In the back yard of the parsonage, there is a deck offering excellent nighttime star gazing, and I enjoy watching thunderstorms from the front porch, a quirk noticed by members of the churches, some of whom live on Bunny Road. It seems to please them. They smile when they mention seeing me sitting on the porch when it’s raining or mowing when the sun is shining -- or swinging a “spider stick” between the trees.

Members noticed last spring when I manually hoed the front flower bed before planting a mass of marigolds and zinnias. One of the members offered to provide a tiller. I declined, enjoying the therapeutic value of smacking the red clay with a hoe. The bed was overrun with nandinas -- shaggy, red-berried bushes that can become invasive. “The kingdom of God is like a nandina bush,” I thought, as I hacked away at one of them.

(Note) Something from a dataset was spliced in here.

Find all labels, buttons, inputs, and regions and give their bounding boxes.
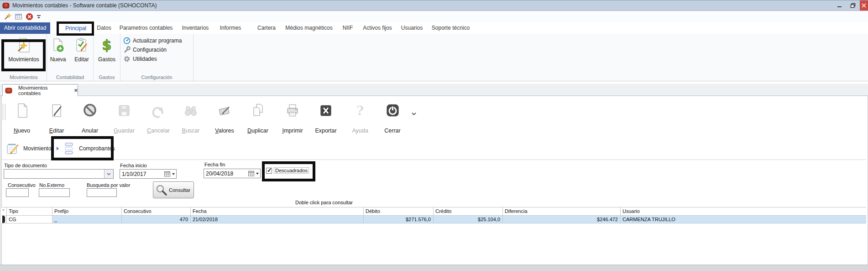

Jim passed by at that moment and leaped from his car. “What are you doing?!” he said. He must have planted the nandinas, I thought, with a sinking feeling. Jim and I spent a half-hour talking about flower beds. I pointed out the problem with the nandinas, as well as the zillion dandelions that had turned the front yard into a mass of yellow flowers, stems and floating seeds.

When Jim left, not only was he OK with the slaughter of the nandinas, but he returned the next week to broadcast weedkiller on the lawn.

This parsonage provides a lovely and comfortable place for the pastor and his or her family to live in the community where we serve. But more than that, it continually reminds me that the pastor’s role among the people of God is important. What we do and say might be silly or serious, but it gets noticed, and it matters, whether we are preaching, teaching, mowing or hoeing.